De fato, no que se refere ao essencial, a maioria dos Estados africanos aderiu a esse princípio de democratização, que se está transformando em dinâmica irreversível, em constante evolução, com tudo o que isso supõe de ajustes e educação das populações. Como poderíamos exigir de nações tão novas a perfeição democrática quando observamos que muitas democracias "históricas", com séculos de existência, têm ainda um longo caminho para percorrer até chegar ao objetivo final assinalado pelos grandes teóricos da democracia?
Apesar das contingências e dos escassos meios de que dispunha, a OUA soube compreender que o mundo contemporâneo exigia que se privilegiasse a África econômica, que poderia, por sua vez, fornecer progressivamente os resultados positivos necessários à afirmação da África política. O desenvolvimento econômico e social é um fator de estímulo da paz e constitui um ideal para o qual todos os países africanos se esforçam em conseguir. Assim, o Tratado de Abuja (1991) instituiu a Comunidade Econômica Africana, que, em vigor em 1994, iniciou em julho de 1999 a segunda fase do processo de construção. Esse tratado é um dos aspectos econômicos mais importantes da União Africana.

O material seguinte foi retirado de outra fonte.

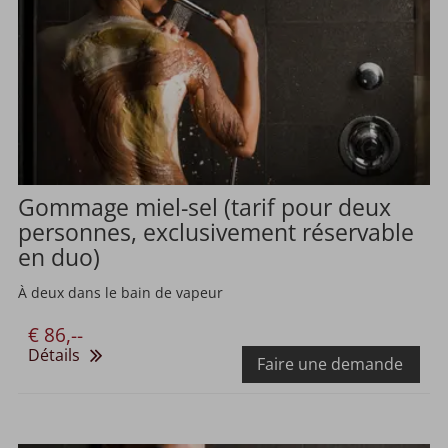
Gommage miel-sel (tarif pour deux
personnes, exclusivement réservable
en duo)
À deux dans le bain de vapeur
€ 86,--
Détails
Faire une demande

Consciente do passado e refletindo sobre as lições aprendidas através de uma experiência frequentemente dolorosa, consciente de suas próprias responsabilidades, a África está determinada a não se deixar condicionar pelas circunstâncias e a decidir o seu próprio destino, fazendo um apelo ao resto do mundo para completar seus esforços no quadro de uma parceria justa.
Assim, criando a União Africana, o quadro normativo de sua futura evolução, os africanos têm desejado demonstrar a sua firme resolução no sentido de alcançar seus objetivos.

Martin Mbarga Nguele, 72, é embaixador da República dos Camarões no Brasil e escreve este texto representando o Grupo de Embaixadores e Chefes de Missão Diplomática Africanos em Brasília.